От неожиданности я едва не выронила ложку. Глаза моего гостя открылись так внезапно, как будто не было до этого горячечного апреля, когда мне приходилось простынный лен дважды в день перестилать, невесомое тело ворочать и водой колодезной обтирать. Как будто не метался по сбитой постели, не кричал, не царапал ногтями кровати, не исходил зловонным гноем. Оттого и облила его отваром, что не было долгого прихода в себя, едва слышных просьб о питье и одеялах. Как будто лег уснуть - и легко проснулся, поднял веки и смотрит в мое лицо неотрывно, только моргает часто, болезные слезы ресницами смахивает. А глаза-то, хоть и ввалились, ясные и как светящиеся, но не ярко, а приглушенно так, льдистым серым, и не приметишь, если в ответ в глаза смотреть не будешь.
- Где я? - голос слабый, хриплый, губы с трудом двигаются, да и забыло за месяц горло, как слова выговаривать.
- В Негбасе, - осторожно ответила я, стараясь не изумить гостя. Вопросительный взгляд продолжал меня буровить, - Это наше поселение в лесах Нуата.
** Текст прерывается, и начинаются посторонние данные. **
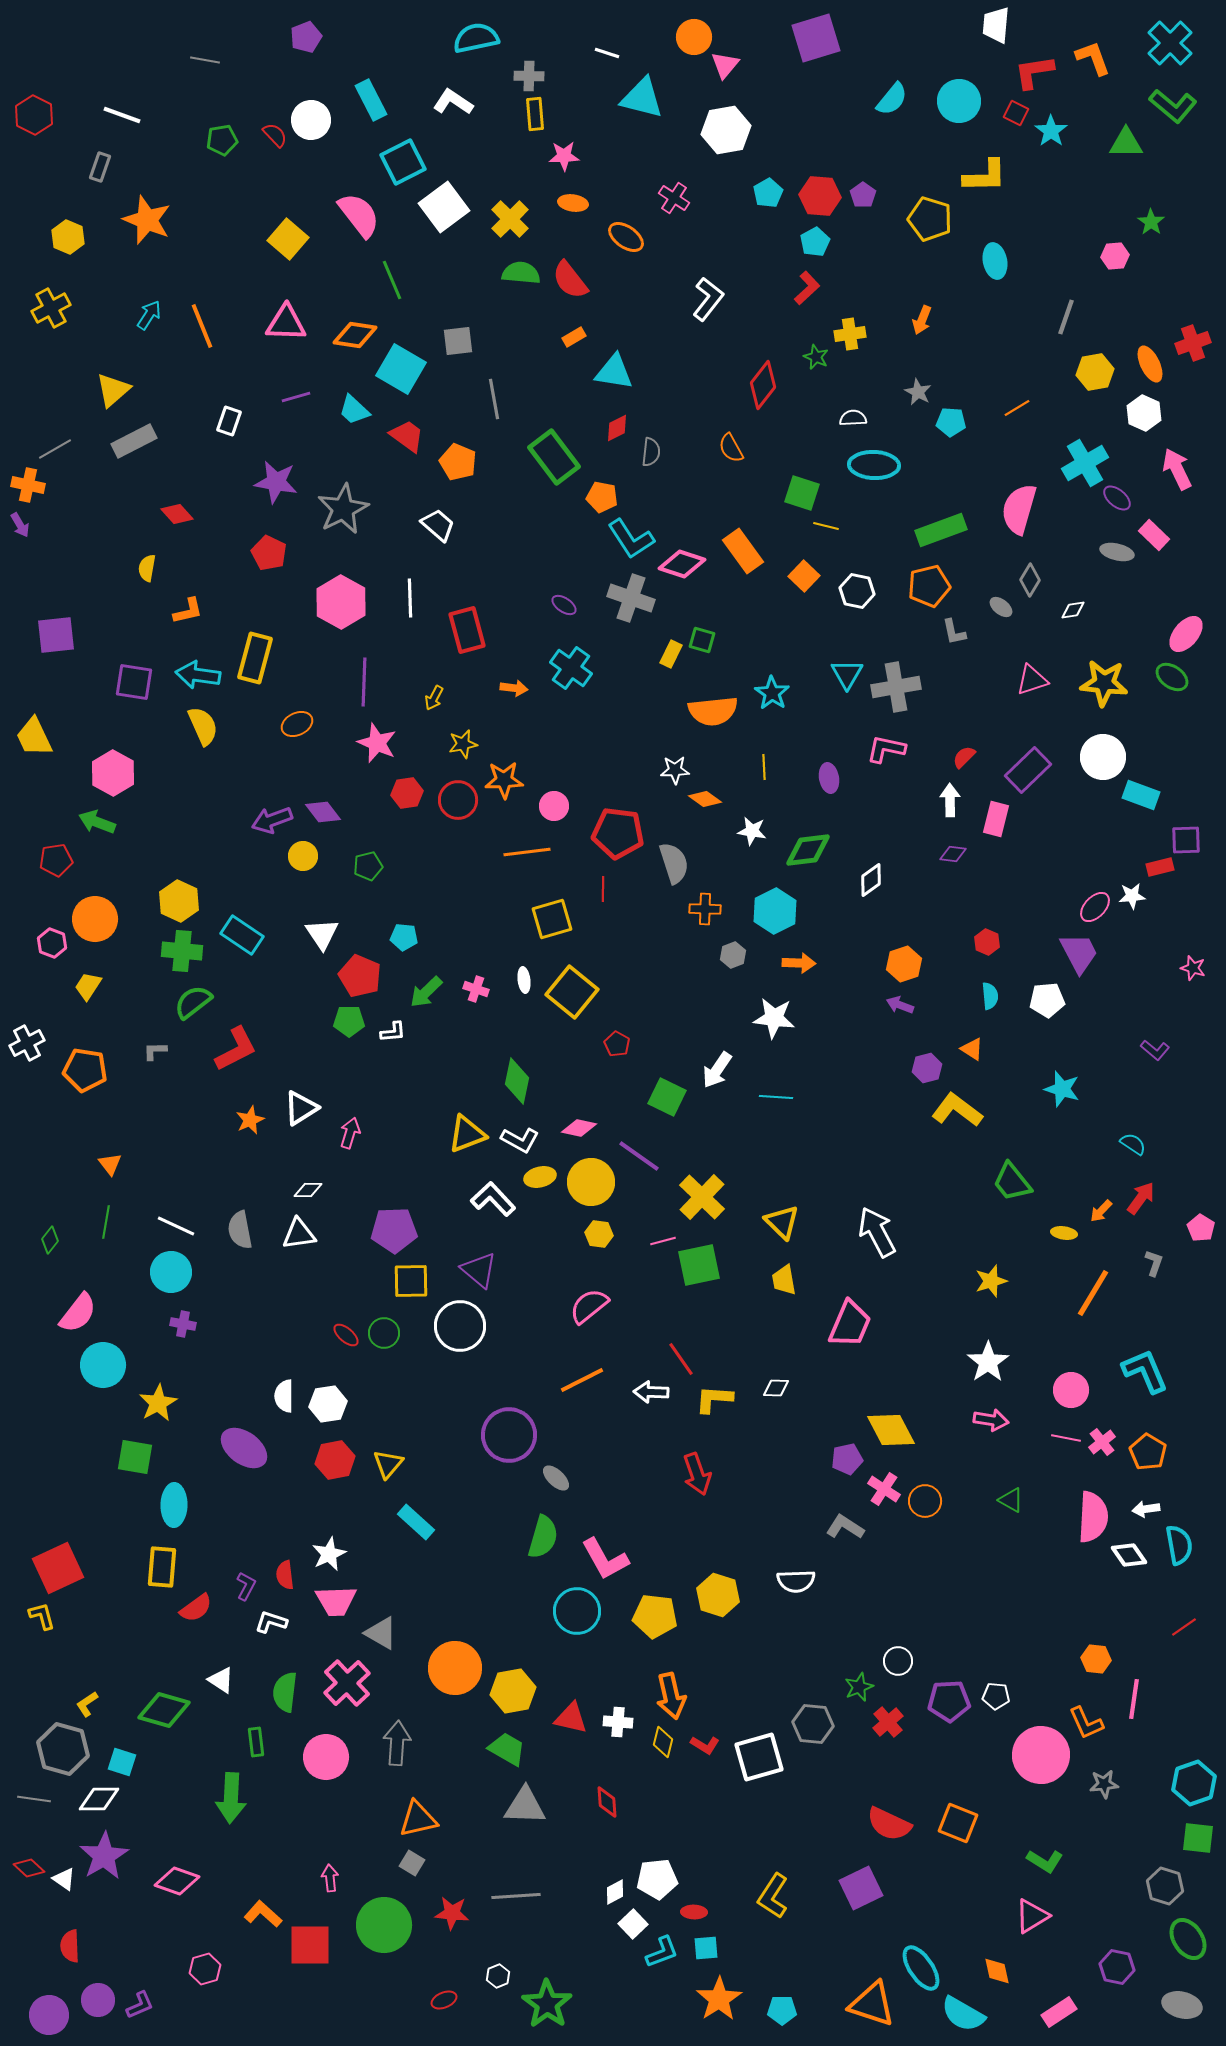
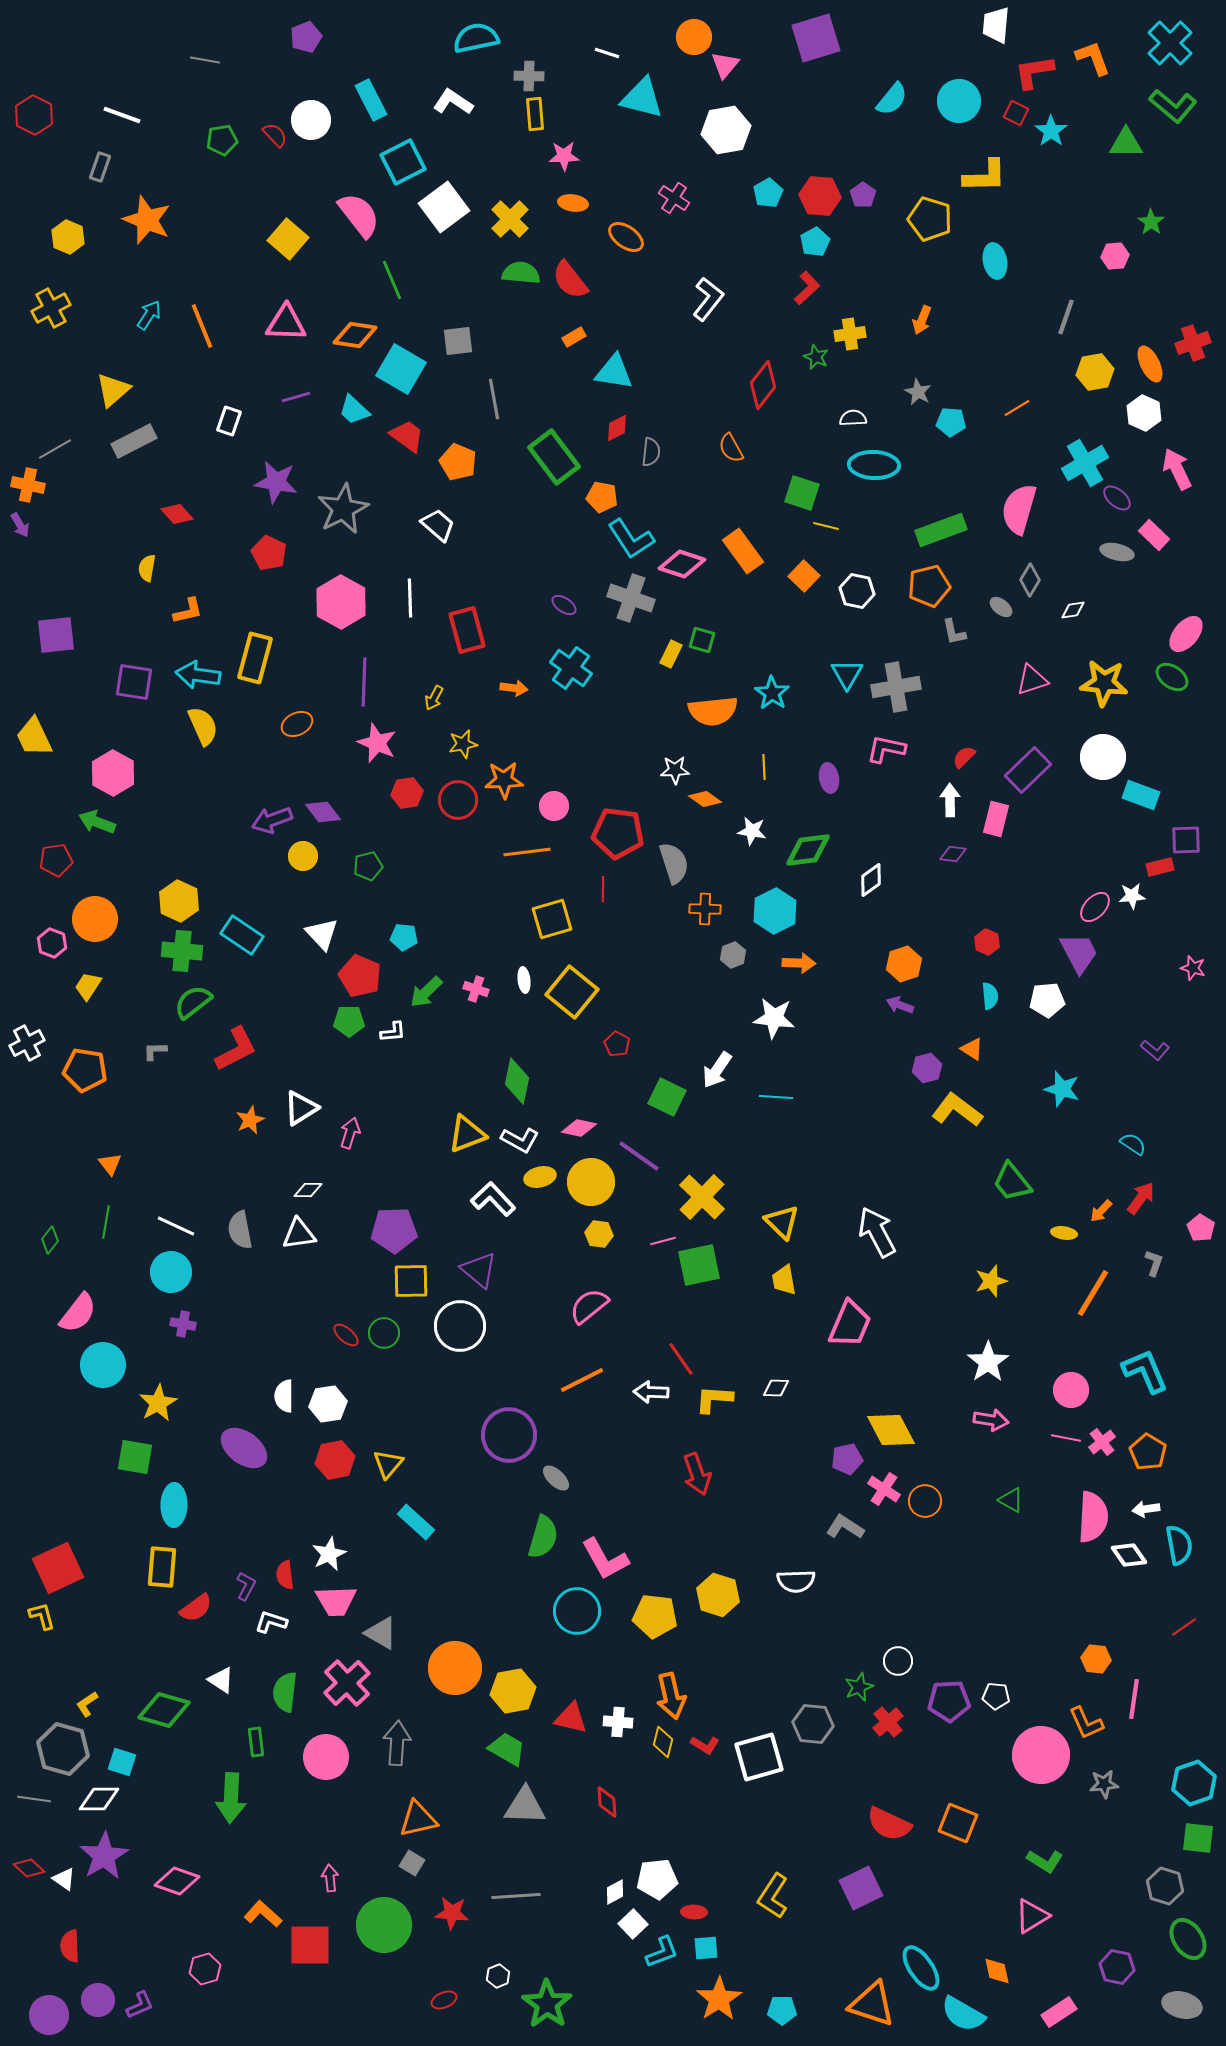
white triangle at (322, 934): rotated 9 degrees counterclockwise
- В лесах Нуата... - задумчиво повторил эльда и, прикрыв веки, притушил свет из глаз. Скулы торчат, как у батюшки перед смертью, и лицо отрешенное такое, еще не здешнее, а чувствую, как жизнь к нему возвращается - чуть порозовела кожа, свежая кровь старые раны омывает, затягивает. Помолчал он с минуту, пока я подушку поправила да складки на платье разгладила, продолжил:
- Как мне удалось очутиться в Нуате?
Тут-то я и затараторила, светлого гостя не подобает держать в неведеньи:
- Так мы с Кампилоссой, соседкой моей, тебя на берегу Гинглита нашли, на пригорочке лежал, смерть на груди грел. А я туда травы собирать хожу, я знахарка. Вот, идем мы, срезаем чагу с молодой березы, а там ты. Я подошла, думала, старик какой из людей Невраста или Дор Ломина в наши края от истерлингов спасался, через горную гряду проходил, да не прошел, уж больно ушедшим ты, князь, выглядел. Смотрю - а дыхание тебя еще не оставило, значит, и надежда в сердце остается, хоть и малая. Эстель! - гордо закончила я рассказ дедушкиным красивым словом.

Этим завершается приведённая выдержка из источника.